Engel: Generell lassen sich alle Narben tätowieren, sofern sie weiß geworden sind. Solange die Narben noch rot oder bräunlich sind, kann man sie nicht tätowieren, da man mit einer Tätowierung nur nachdunkeln und nicht aufhellen kann. Mit heller Farbe dunkle Narben zu tätowieren, hält meist nicht mehr als ein paar Wochen. Wir bieten Kundinnen ein medizinisches Micro-needling kostenlos an. Hierbei wird steriles Wasser mit einer Nadel in die Haut gestochen. Dies hat den Effekt, dass die Narbe heller, weicher und flacher wird. Diesen Prozess kann man zwei- bis dreimal wiederholen. Grundsätzlich gilt, dass man die meisten Narben behandeln kann. Alle hellen, flachen Narben kann man dem umliegenden Gewebe angleichen. Ich habe eine spezielle Farbe und Technik entwickelt, um genau das möglich zu machen.
Sie gelten weltweit als einer der führenden Tattoo-Künstler im Bereich der medizinischen Rekonstruktion. Wie lange müssen Patientinnen aktuell auf einen Termin bei Ihnen warten?

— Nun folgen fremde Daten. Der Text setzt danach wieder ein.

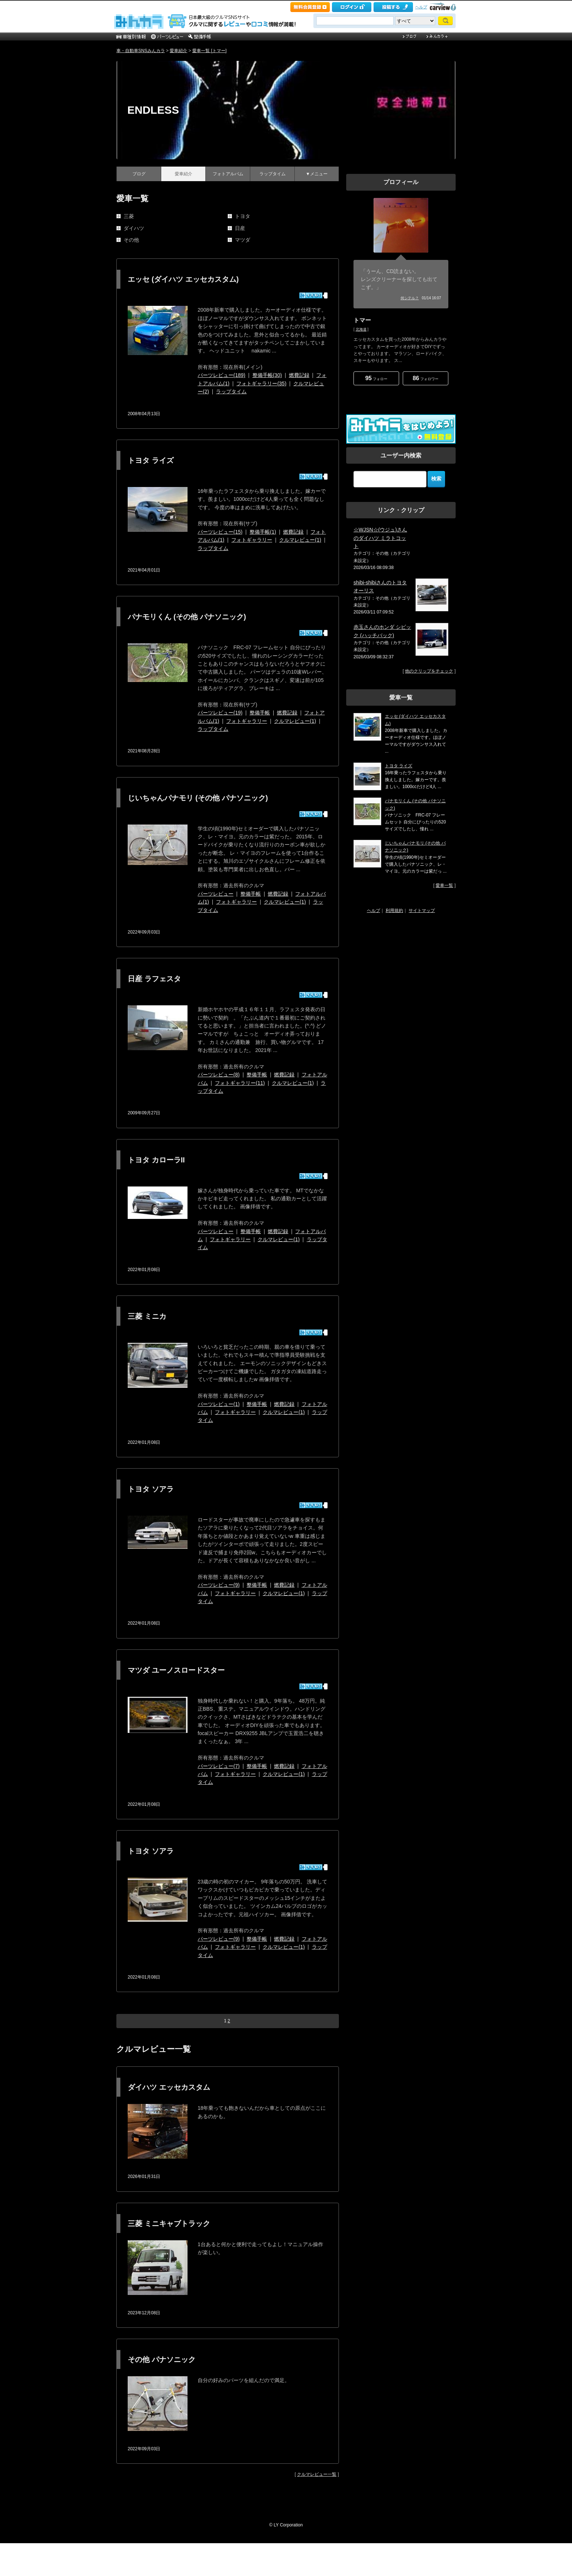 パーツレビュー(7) (219, 1766)
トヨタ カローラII (156, 1160)
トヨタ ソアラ (151, 1489)
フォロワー (425, 378)
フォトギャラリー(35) (261, 383)
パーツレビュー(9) (219, 1585)
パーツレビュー (215, 894)
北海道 (361, 329)
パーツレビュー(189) (222, 375)
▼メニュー (317, 173)
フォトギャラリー (251, 540)
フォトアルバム (228, 173)
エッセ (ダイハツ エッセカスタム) (183, 279)
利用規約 (394, 910)
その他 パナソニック (162, 2359)
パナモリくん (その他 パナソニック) (187, 617)
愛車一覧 (444, 885)
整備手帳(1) (263, 532)
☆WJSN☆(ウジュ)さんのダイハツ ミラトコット (380, 538)
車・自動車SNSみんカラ (140, 50)
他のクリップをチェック (429, 671)
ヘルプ (421, 7)
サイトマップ (422, 910)
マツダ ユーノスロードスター (176, 1670)
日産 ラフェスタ (154, 979)
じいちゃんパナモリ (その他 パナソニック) (198, 798)
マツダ (242, 240)
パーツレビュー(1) (219, 1404)
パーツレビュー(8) (219, 1074)
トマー (362, 320)
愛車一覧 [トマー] (209, 50)
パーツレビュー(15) (220, 532)
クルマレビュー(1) (300, 540)
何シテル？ (410, 298)
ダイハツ (134, 228)
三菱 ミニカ (147, 1316)
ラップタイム (272, 173)
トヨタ (242, 216)
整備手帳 (260, 713)
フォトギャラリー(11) (240, 1083)
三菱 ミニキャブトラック (169, 2224)
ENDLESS (153, 110)
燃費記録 (299, 375)
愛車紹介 (178, 50)
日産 (240, 228)
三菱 (129, 216)
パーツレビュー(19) (220, 713)
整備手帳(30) (267, 375)
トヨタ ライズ (151, 460)
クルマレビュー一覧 (316, 2474)
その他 (131, 240)
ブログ (139, 173)
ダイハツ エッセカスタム (169, 2087)
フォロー (376, 378) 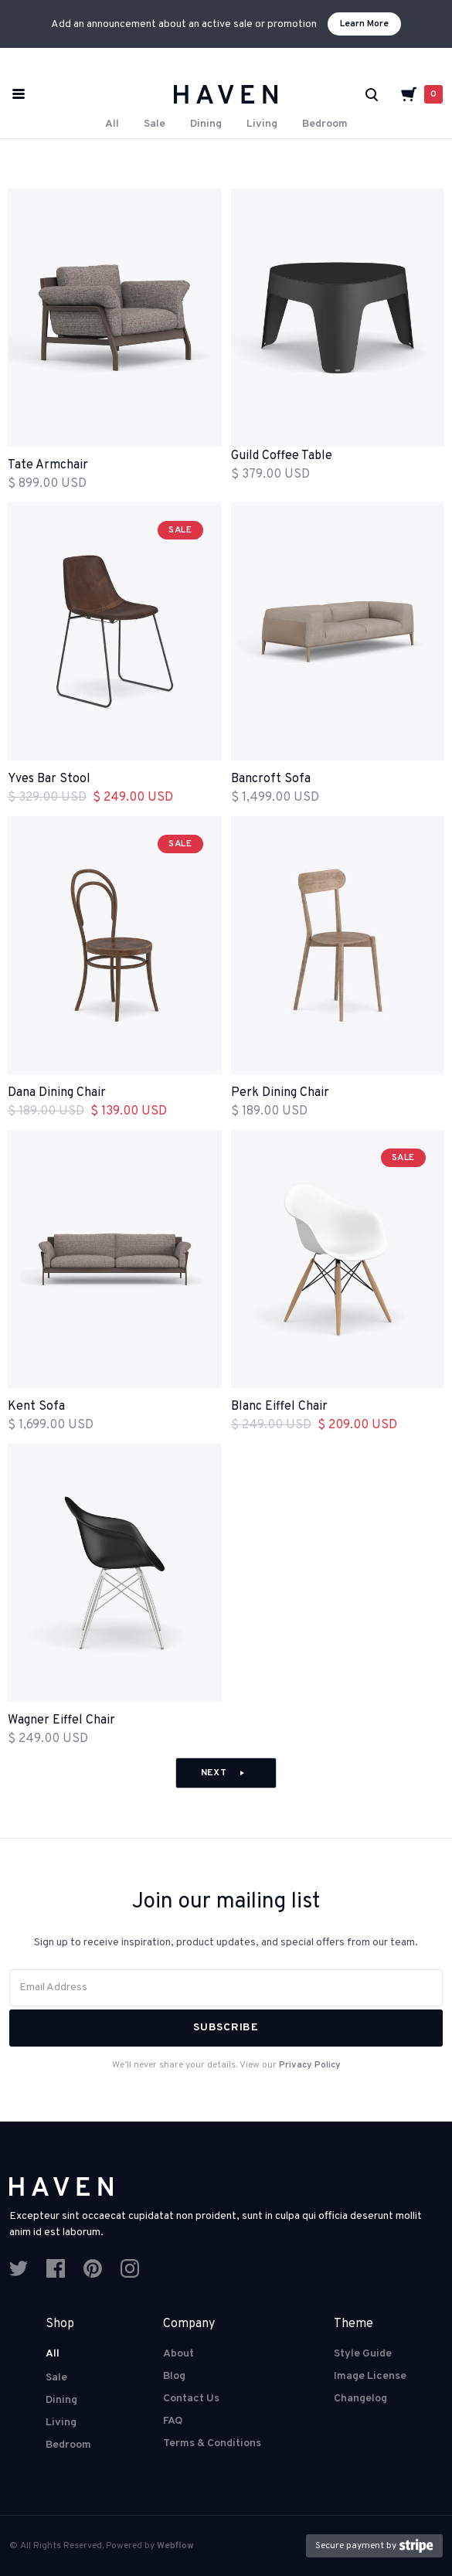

Engel: Diese Frauen müssen bei uns nicht länger als zwei bis drei Monate auf einen Termin warten, weil sie bei mir bevorzugt behandelt werden. Ich habe spezielle Tage, an denen ich ausschließlich die medizinischen Tätowierungen durchführe. An den anderen Tagen kommen meine normalen Tattookunden. Das funktioniert hervorragend. Aktuell läuft die Ausschreibung der Kampagne #wiederganzich, wo sich betroffene Frauen für ein kostenloses Brustwarzentattoo bewerben können. Ein Expertengremium wählt dann die drei Frauen aus, die bei mir tätowiert werden. Die Tage für die Tätowierungen sind bereits geblockt - Anfang September ist es so weit. Bewerben kann man sich unter www.bepanthen-bwk.de noch bis Ende Juni.